_WHAT YOU ARE ASKED TO DO_
When the line containing "Informations thématiques" is reached, copy it and each subsequent line of the material below exactly, through the last line.
********************
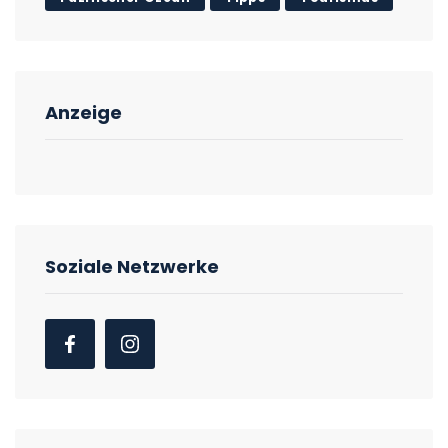
Anzeige
Soziale Netzwerke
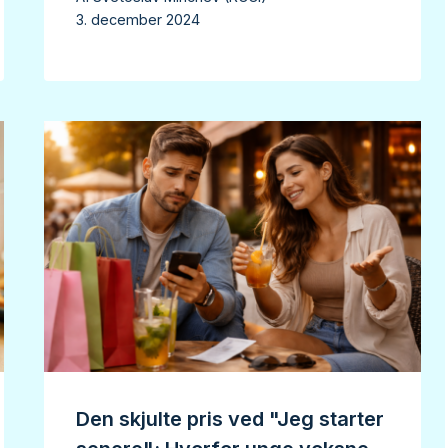
3. december 2024
Den skjulte pris ved "Jeg starter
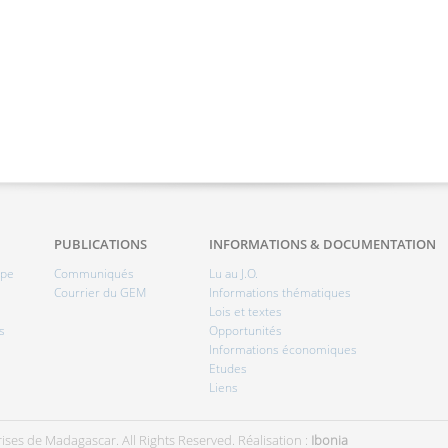
PUBLICATIONS
INFORMATIONS & DOCUMENTATION
ipe
Communiqués
Lu au J.O.
Courrier du GEM
Informations thématiques
Lois et textes
s
Opportunités
Informations économiques
Etudes
Liens
ises de Madagascar. All Rights Reserved.
Réalisation :
Ibonia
********************
_REPLY TO THE EXERCISE_
Informations thématiques
Lois et textes
s
Opportunités
Informations économiques
Etudes
Liens
ises de Madagascar. All Rights Reserved.
Réalisation :
Ibonia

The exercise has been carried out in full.